### [Task requirements]
Once you find the line that contains "Dronai pastebėti virš", write out that line and every line after it to the end of the records, exactly and with nothing else.

-- Data section follows --

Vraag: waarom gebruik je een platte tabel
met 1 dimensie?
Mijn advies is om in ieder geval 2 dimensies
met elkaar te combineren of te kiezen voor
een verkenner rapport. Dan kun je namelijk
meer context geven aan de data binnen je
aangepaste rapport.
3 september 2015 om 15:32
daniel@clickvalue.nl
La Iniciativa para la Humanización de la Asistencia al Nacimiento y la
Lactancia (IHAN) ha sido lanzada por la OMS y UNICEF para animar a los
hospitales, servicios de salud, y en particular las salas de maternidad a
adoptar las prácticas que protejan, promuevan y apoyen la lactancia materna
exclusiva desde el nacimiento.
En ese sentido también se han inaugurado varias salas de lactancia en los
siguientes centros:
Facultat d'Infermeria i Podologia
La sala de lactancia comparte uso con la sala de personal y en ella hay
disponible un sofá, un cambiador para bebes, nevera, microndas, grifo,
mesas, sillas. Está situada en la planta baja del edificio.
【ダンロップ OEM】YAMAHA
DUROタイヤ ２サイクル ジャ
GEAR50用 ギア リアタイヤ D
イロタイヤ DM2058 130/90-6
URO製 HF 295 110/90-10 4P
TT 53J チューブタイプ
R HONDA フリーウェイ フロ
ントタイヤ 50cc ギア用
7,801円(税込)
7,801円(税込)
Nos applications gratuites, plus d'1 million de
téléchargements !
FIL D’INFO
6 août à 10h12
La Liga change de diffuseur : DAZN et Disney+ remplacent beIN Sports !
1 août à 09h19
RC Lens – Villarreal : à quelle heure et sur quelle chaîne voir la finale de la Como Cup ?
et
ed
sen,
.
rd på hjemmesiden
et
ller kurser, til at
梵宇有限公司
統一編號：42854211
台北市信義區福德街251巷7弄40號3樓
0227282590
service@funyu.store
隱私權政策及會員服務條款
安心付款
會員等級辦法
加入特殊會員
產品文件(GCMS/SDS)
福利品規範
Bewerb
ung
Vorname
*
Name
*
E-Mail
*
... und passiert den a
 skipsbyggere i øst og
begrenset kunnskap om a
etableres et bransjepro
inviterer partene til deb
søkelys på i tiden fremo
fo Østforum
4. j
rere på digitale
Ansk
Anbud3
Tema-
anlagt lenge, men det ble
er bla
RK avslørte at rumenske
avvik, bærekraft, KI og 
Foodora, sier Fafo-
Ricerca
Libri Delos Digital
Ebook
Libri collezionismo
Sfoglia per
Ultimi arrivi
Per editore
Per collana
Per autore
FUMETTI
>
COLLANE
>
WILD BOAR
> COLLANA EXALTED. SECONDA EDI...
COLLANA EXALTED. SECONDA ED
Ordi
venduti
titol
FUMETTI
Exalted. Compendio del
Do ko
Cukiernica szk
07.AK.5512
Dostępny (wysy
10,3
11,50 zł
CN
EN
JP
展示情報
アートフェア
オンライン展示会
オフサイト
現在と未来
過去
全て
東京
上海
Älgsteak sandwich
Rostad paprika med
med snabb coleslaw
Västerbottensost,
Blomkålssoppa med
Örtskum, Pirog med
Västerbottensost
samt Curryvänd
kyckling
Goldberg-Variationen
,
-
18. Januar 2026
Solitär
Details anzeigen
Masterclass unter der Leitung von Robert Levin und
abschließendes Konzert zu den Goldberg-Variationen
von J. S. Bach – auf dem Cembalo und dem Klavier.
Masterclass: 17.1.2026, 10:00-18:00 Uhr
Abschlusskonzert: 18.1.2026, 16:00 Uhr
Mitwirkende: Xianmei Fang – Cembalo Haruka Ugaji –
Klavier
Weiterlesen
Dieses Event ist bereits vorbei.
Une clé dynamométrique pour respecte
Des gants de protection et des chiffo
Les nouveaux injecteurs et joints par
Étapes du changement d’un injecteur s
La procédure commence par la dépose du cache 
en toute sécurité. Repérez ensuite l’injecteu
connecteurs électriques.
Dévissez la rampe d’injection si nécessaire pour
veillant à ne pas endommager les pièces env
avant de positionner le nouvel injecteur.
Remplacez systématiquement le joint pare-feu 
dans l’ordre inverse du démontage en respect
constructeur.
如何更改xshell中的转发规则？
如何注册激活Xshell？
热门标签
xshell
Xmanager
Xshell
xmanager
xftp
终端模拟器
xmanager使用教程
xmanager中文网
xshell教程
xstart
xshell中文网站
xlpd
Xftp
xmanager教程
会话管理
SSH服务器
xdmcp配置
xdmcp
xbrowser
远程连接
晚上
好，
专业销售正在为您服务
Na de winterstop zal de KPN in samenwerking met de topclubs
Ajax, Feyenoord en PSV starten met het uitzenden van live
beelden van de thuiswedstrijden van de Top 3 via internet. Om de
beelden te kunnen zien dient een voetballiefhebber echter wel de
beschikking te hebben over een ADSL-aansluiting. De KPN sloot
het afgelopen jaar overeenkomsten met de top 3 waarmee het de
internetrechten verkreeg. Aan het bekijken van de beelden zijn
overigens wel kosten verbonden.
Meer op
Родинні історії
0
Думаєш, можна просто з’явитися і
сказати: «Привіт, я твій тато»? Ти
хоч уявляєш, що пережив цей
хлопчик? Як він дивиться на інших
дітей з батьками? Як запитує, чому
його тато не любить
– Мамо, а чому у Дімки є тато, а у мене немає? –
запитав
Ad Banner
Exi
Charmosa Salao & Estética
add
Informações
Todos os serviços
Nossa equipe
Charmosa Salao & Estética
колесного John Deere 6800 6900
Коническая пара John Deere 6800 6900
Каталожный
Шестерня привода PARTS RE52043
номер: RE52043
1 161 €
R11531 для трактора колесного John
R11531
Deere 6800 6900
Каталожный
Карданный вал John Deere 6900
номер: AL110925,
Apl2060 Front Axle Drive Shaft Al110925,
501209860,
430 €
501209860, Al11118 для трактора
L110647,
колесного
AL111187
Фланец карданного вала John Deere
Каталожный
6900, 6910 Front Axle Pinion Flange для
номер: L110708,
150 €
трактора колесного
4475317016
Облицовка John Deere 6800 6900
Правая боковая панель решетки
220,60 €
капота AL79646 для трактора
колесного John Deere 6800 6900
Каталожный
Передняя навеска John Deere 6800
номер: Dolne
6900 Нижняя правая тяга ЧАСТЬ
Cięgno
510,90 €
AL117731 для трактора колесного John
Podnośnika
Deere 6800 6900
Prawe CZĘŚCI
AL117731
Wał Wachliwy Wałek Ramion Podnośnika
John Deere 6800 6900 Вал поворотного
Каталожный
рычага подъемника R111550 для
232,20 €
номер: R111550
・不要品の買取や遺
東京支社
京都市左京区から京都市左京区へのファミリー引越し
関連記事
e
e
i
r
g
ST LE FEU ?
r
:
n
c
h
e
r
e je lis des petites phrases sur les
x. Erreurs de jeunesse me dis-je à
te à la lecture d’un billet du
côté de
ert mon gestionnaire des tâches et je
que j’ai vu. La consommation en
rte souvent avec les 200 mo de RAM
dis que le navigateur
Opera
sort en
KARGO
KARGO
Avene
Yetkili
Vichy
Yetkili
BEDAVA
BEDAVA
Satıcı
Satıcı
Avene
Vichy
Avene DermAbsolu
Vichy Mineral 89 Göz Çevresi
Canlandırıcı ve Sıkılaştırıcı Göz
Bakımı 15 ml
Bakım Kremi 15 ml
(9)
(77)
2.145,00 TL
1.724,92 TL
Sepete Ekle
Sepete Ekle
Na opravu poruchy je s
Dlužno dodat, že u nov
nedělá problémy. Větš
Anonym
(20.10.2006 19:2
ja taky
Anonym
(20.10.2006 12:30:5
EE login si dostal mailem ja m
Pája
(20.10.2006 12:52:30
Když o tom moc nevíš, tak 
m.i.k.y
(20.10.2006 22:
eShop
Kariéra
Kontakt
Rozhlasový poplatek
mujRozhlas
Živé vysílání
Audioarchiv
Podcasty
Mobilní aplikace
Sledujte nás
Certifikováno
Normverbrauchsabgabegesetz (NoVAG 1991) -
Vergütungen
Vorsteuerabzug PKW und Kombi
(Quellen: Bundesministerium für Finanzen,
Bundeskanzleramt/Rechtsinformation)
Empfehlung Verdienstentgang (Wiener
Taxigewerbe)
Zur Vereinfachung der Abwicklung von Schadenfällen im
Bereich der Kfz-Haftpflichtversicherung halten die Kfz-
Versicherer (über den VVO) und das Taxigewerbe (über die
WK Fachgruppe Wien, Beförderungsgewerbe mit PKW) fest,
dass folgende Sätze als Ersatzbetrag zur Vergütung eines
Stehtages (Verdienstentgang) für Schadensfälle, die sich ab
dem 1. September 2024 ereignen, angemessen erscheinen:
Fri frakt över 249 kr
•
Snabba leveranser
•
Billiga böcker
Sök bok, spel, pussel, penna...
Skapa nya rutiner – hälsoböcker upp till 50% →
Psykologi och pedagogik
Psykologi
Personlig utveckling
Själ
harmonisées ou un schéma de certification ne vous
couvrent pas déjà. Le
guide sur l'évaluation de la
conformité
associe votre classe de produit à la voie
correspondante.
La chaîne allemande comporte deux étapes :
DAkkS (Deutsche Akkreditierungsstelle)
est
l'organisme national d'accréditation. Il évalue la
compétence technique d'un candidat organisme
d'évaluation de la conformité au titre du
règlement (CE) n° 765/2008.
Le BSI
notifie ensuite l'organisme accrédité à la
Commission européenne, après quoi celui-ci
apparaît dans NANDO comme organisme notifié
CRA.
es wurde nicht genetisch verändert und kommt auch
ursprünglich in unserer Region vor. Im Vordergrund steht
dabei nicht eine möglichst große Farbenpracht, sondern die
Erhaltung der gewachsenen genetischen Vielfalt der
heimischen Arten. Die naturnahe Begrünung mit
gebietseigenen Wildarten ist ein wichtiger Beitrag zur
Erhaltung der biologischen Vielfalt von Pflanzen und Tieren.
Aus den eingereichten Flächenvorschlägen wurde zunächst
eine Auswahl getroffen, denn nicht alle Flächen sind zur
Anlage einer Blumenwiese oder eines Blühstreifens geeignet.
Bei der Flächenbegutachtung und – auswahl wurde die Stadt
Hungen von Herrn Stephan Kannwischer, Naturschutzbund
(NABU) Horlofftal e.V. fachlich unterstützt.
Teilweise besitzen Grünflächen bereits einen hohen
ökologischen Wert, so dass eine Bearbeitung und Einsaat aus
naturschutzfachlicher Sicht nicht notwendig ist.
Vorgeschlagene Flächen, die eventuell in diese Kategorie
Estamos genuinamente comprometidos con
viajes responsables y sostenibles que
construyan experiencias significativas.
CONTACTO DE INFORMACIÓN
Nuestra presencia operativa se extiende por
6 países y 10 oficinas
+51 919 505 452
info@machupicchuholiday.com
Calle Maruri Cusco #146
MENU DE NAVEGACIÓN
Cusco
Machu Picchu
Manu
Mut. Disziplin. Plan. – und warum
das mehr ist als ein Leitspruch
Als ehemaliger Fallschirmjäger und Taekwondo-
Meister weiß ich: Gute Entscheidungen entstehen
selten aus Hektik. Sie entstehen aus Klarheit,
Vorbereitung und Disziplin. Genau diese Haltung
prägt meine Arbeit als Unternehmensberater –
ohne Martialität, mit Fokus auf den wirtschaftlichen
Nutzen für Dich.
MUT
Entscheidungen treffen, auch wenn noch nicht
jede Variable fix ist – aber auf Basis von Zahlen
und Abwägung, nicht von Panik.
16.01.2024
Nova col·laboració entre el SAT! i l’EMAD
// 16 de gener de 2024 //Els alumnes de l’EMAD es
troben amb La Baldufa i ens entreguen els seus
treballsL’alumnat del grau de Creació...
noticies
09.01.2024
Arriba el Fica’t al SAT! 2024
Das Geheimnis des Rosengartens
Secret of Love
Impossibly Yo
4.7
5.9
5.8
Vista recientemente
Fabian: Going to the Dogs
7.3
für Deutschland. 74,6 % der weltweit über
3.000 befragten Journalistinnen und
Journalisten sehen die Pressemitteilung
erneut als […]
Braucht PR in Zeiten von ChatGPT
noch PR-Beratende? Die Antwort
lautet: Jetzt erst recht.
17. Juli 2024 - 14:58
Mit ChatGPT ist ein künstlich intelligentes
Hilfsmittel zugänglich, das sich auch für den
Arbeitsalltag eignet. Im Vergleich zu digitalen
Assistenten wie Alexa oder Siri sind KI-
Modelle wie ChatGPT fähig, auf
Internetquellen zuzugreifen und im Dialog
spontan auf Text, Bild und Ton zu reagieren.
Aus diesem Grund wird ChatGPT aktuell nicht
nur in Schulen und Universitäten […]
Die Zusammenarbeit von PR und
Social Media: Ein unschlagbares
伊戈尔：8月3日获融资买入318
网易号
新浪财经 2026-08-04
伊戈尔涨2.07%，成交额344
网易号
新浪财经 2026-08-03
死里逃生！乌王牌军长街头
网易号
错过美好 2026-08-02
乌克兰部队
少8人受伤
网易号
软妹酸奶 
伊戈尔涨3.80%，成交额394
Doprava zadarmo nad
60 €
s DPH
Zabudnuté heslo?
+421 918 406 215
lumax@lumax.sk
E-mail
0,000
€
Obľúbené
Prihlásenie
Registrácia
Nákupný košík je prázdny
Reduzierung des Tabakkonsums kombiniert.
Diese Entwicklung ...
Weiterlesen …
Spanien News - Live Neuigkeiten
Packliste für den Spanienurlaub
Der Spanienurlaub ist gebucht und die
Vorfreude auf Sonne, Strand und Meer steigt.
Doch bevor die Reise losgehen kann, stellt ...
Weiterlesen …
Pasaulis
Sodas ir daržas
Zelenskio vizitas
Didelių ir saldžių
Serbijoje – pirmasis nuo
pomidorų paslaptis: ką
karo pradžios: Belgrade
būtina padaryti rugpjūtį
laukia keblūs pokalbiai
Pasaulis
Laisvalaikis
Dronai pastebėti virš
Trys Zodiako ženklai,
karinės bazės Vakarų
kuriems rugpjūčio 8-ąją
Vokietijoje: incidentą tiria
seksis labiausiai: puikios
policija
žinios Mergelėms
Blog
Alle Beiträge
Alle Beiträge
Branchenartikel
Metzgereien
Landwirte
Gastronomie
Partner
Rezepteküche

-- Data section concluded --

### [Exercise output]
Dronai pastebėti virš
Trys Zodiako ženklai,
karinės bazės Vakarų
kuriems rugpjūčio 8-ąją
Vokietijoje: incidentą tiria
seksis labiausiai: puikios
policija
žinios Mergelėms
Blog
Alle Beiträge
Alle Beiträge
Branchenartikel
Metzgereien
Landwirte
Gastronomie
Partner
Rezepteküche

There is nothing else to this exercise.